How to make up the casino poker rake
December 22, 2015 3:00 AM
by Irene Edith
Casinos make their money by having an edge over the players in all games except poker. Edge is nothing more than an advantage.
The casino can readily adjust its edge to any amount it wants simply by setting the odds. The player’s skill can influence the amount.
For example, the money wheel (Big Six) figures to yield the casino as much as 24% of the money wagered. At the other extreme, in blackjack, the casino’s edge is only 0.25% for a card-counter with perfect strategy. But it’s 10% for the average player.
Slots are often advertised to yield a 90-95% payback. That would seem to indicate an edge for the casino of 5-10%. But, in actuality, the casino expects to keep about 20% of the money wagered.
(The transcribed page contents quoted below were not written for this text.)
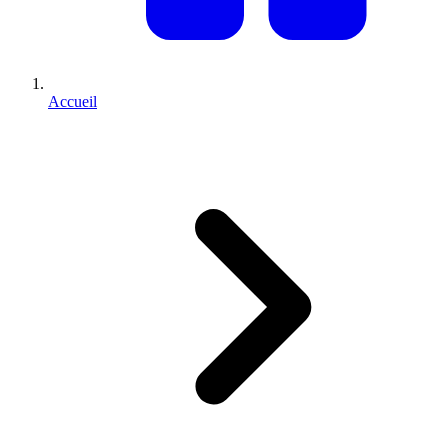
Accueil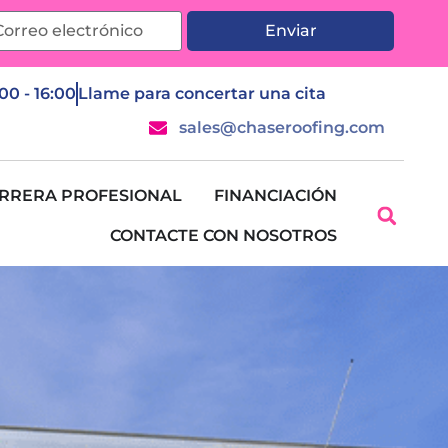
Enviar
:00 - 16:00
Llame para concertar una cita
sales@chaseroofing.com
RRERA PROFESIONAL
FINANCIACIÓN
CONTACTE CON NOSOTROS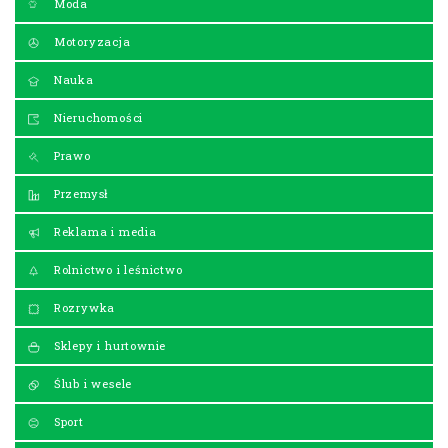
Moda
Motoryzacja
Nauka
Nieruchomości
Prawo
Przemysł
Reklama i media
Rolnictwo i leśnictwo
Rozrywka
Sklepy i hurtownie
Ślub i wesele
Sport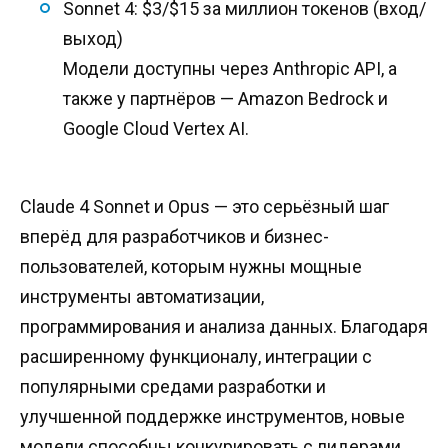
Sonnet 4: $3/$15 за миллион токенов (вход/
выход)
Модели доступны через Anthropic API, а
также у партнёров — Amazon Bedrock и
Google Cloud Vertex AI.
Claude 4 Sonnet и Opus — это серьёзный шаг
вперёд для разработчиков и бизнес-
пользователей, которым нужны мощные
инструменты автоматизации,
программирования и анализа данных. Благодаря
расширенному функционалу, интеграции с
популярными средами разработки и
улучшенной поддержке инструментов, новые
модели способны конкурировать с лидерами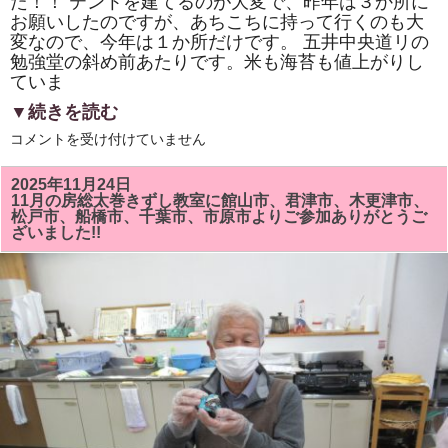
た！！ テントを建てるのが大変で、昨年は３か所に
お願いしたのですが、あちこちに持って行くのも大
変なので、今年は１か所だけです。 五井中央道リの
勉強堂の斜め前あたりです。米も海苔も値上がりし
ていま
▼続きを読む
今
コメントを受け付けていません
年
で
３
2025年11月24日
６
11月の房総太巻きずし教室に館山市、君津市、木更津市、
７
松戸市、船橋市、千葉市、市原市よりご参加ありがとうご
年
ざいました!!
目、
師
走
の
名
物
「五
井
大
市」
で
「星
野
薬
局
本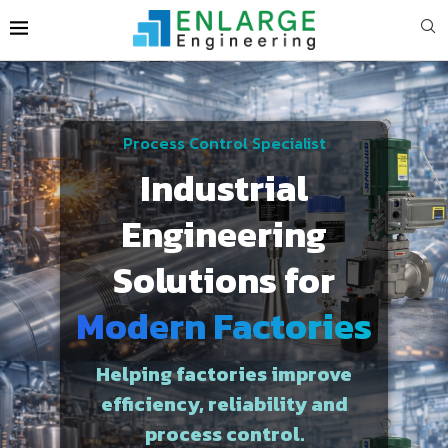
Process Control Specialist
Industrial
Engineering
Solutions for
Modern Factories
Helping factories improve
efficiency, reliability and
process control.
How come? Well, the same starting amount of money may be recycled several times by the player during a single session. On average, the casino gets its “share” each time, with the casino “withholding” its edge as the total grows – until the player quits or goes broke.
Poker is different
Poker is a different “animal.” The casino gets its edge over the players primarily through the rake. That’s the chips withdrawn from the game as it is being played, and dropped through a slot on the table near the dealer, into a box just under the table. Periodcally security personnel will come to the table and remove the box – now heavy with lots of chips, and replace it with an empty one.
The money from the rake can really add up during a session to be a significant cost for each player. A typical rake in a limit game is $4 per hand dealt. On average, expect 33 hands to be dealt each hour of play. That amounts to $132 for the casino each hour the table is in operation.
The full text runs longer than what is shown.